═══ Information provided ═══
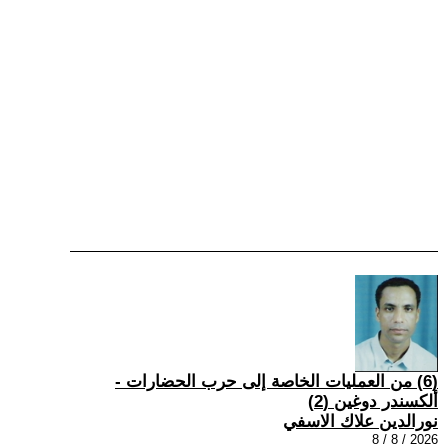
(6) من العمليات الخاصة إلى حرب الحضارات -
ألكسندر دوغين (2)
نورالدين علاك الاسفي
2026 / 8 / 8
═══
**Exercise prompt**
Omit the pictures and print the listing exactly.

**Response to the task**
(6) من العمليات الخاصة إلى حرب الحضارات -
ألكسندر دوغين (2)
نورالدين علاك الاسفي
2026 / 8 / 8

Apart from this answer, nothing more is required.